[Records from a collection]
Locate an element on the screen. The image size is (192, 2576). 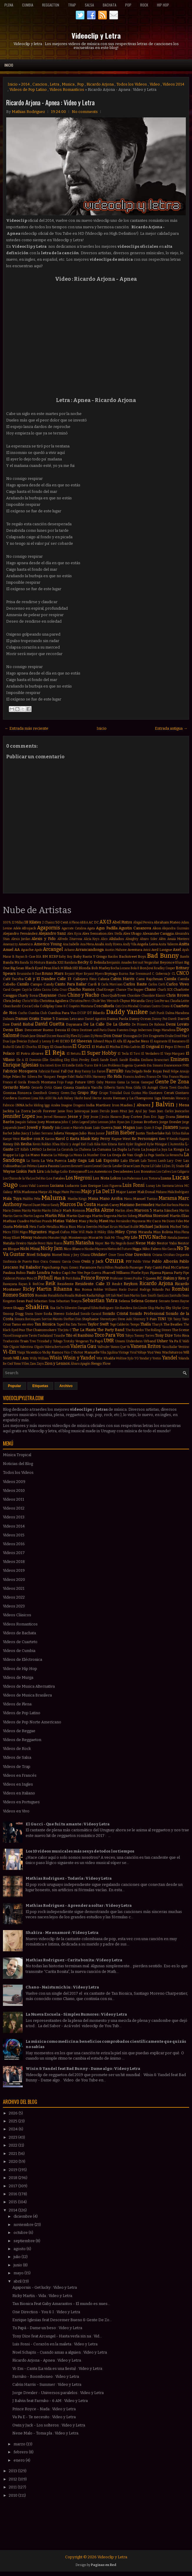
Alejandro Fernández is located at coordinates (20, 933).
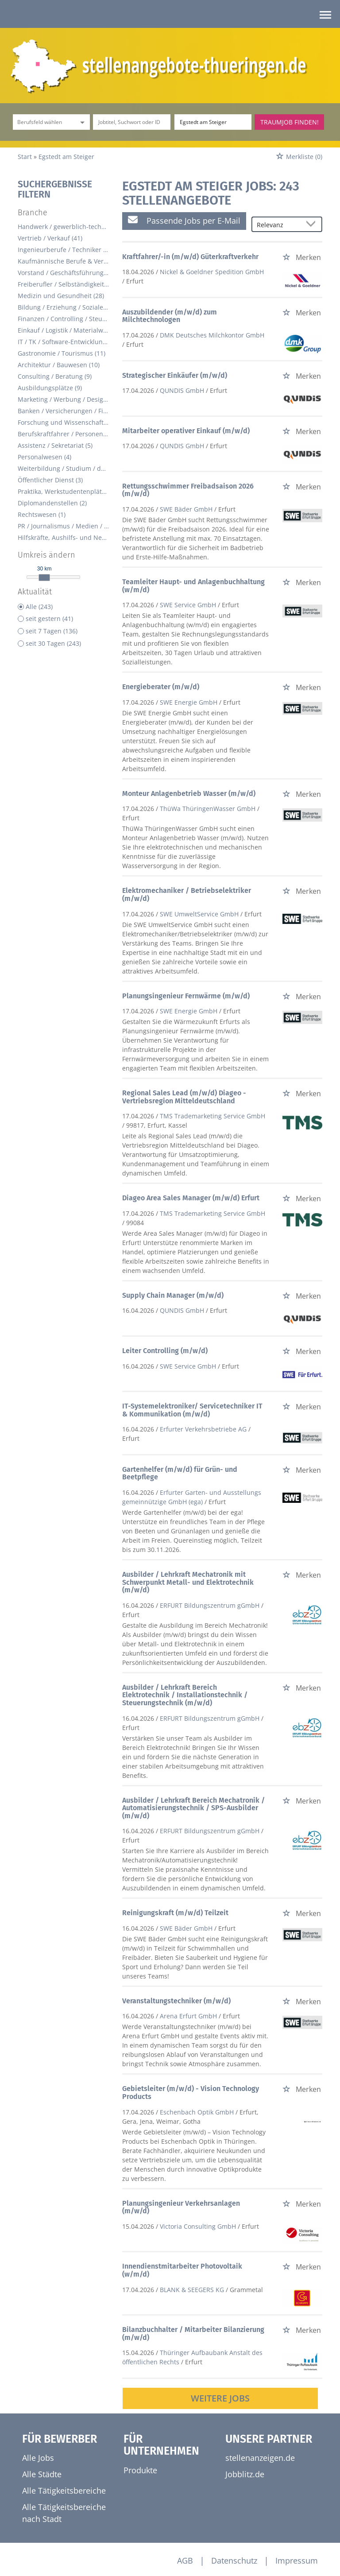 This screenshot has height=2576, width=340. Describe the element at coordinates (190, 256) in the screenshot. I see `Kraftfahrer/-in (m/w/d) Güterkraftverkehr` at that location.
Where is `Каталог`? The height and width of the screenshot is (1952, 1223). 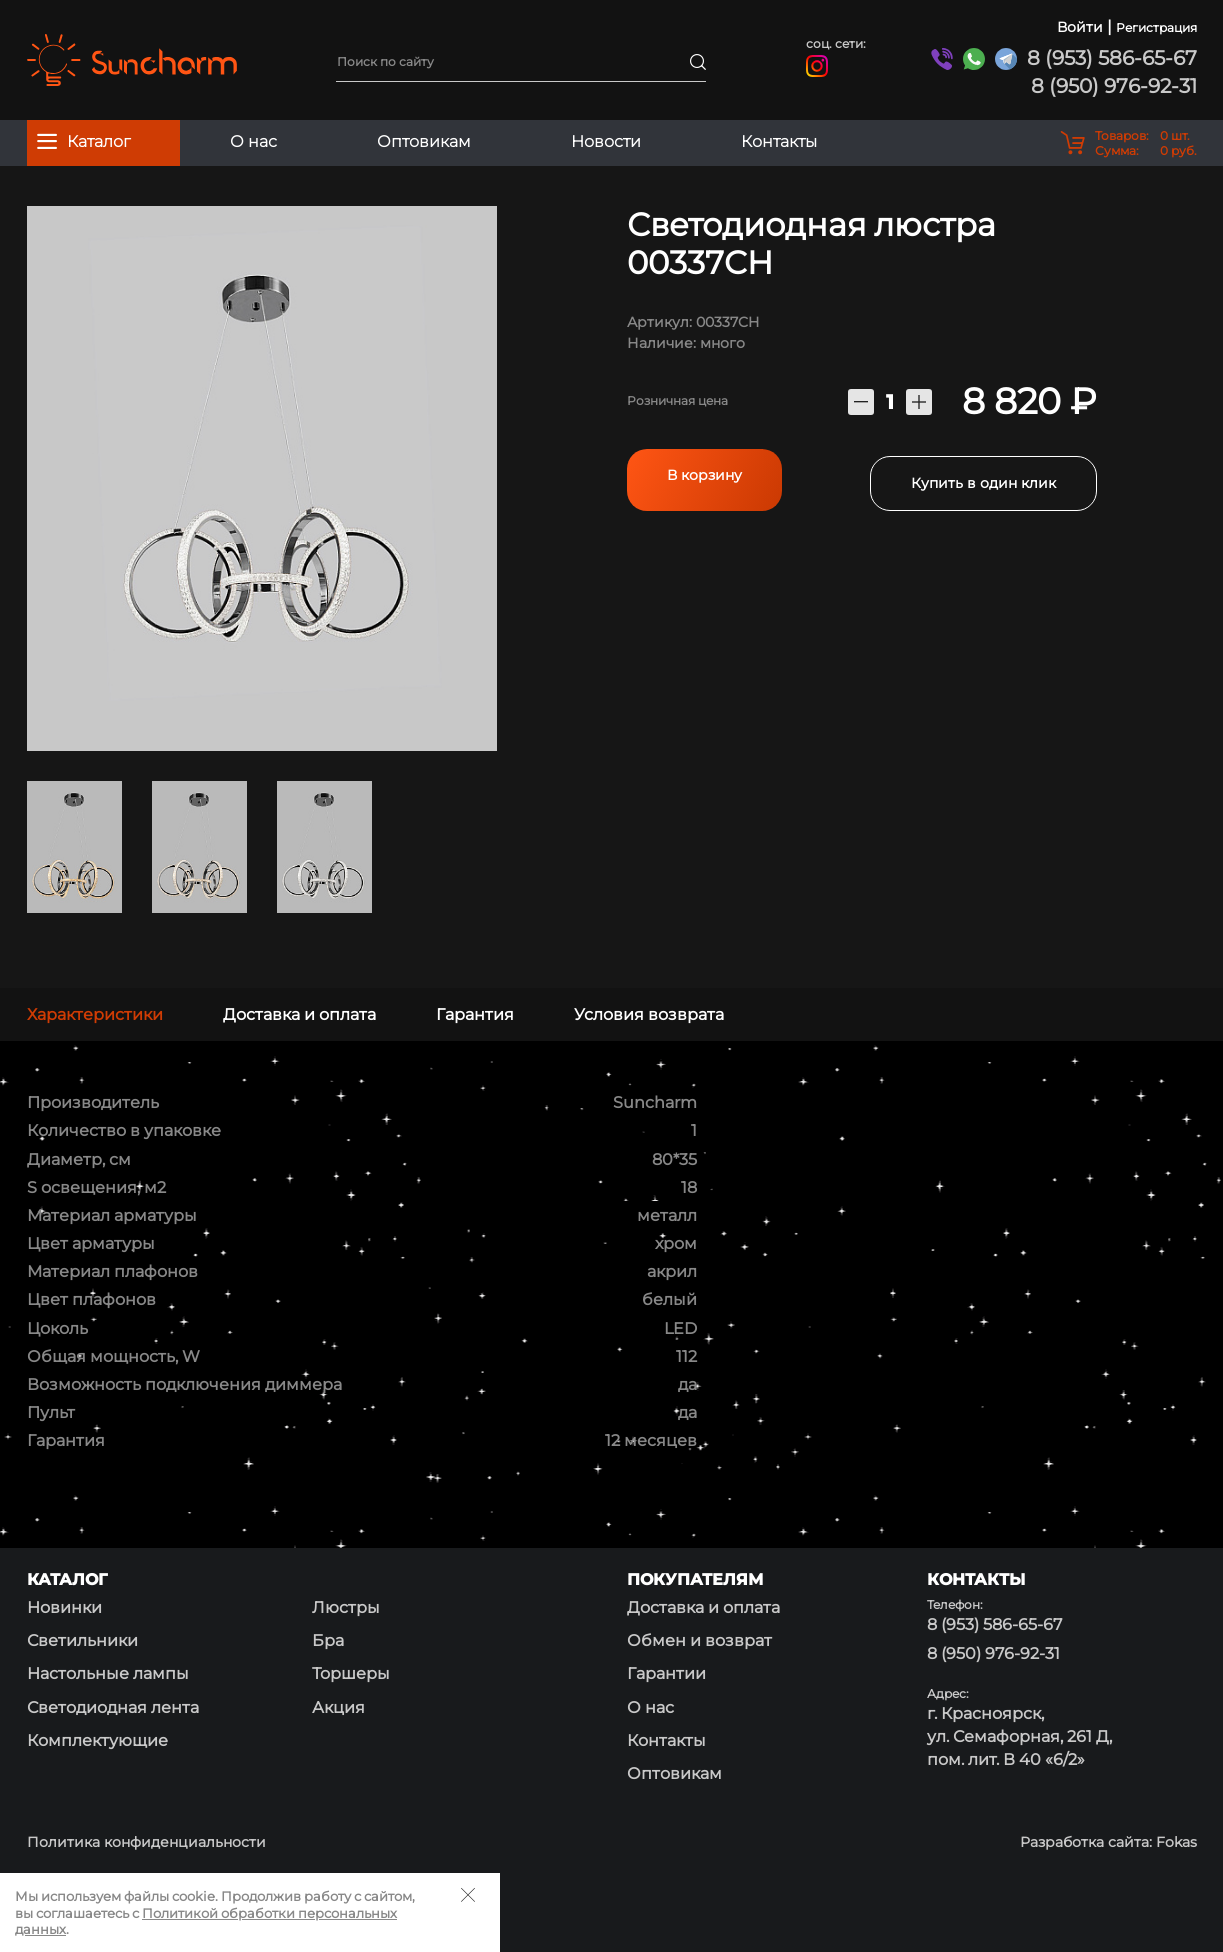 Каталог is located at coordinates (83, 141).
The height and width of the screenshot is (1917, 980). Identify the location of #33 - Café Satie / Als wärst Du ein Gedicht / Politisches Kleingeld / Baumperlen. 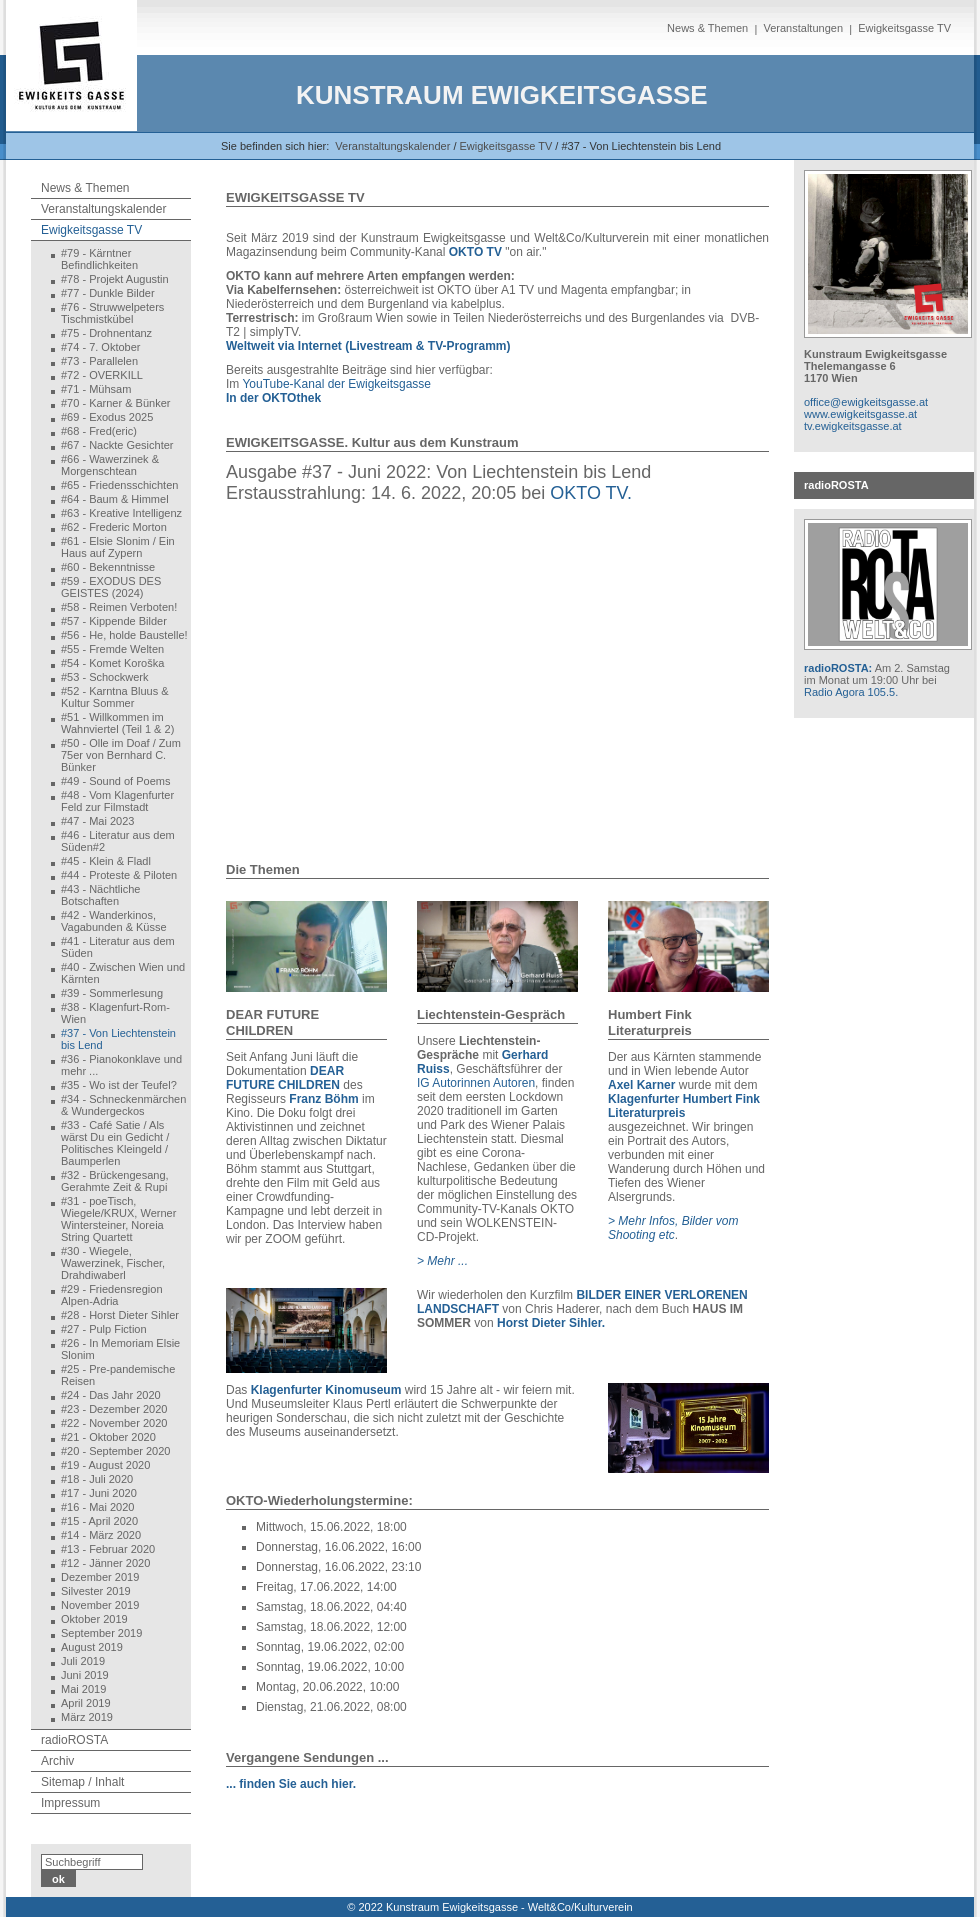
(115, 1143).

§ Exercise requirements: From the line containing "The height and width of the screenshot is (1917, 980)." to the last line of the records above, return each line exactly, both ends included, and nothing more. Leave out the pictures.

§ Reply:
The height and width of the screenshot is (1917, 980). Identify the location of #33 - Café Satie / Als wärst Du ein Gedicht / Politisches Kleingeld / Baumperlen. 
(115, 1143).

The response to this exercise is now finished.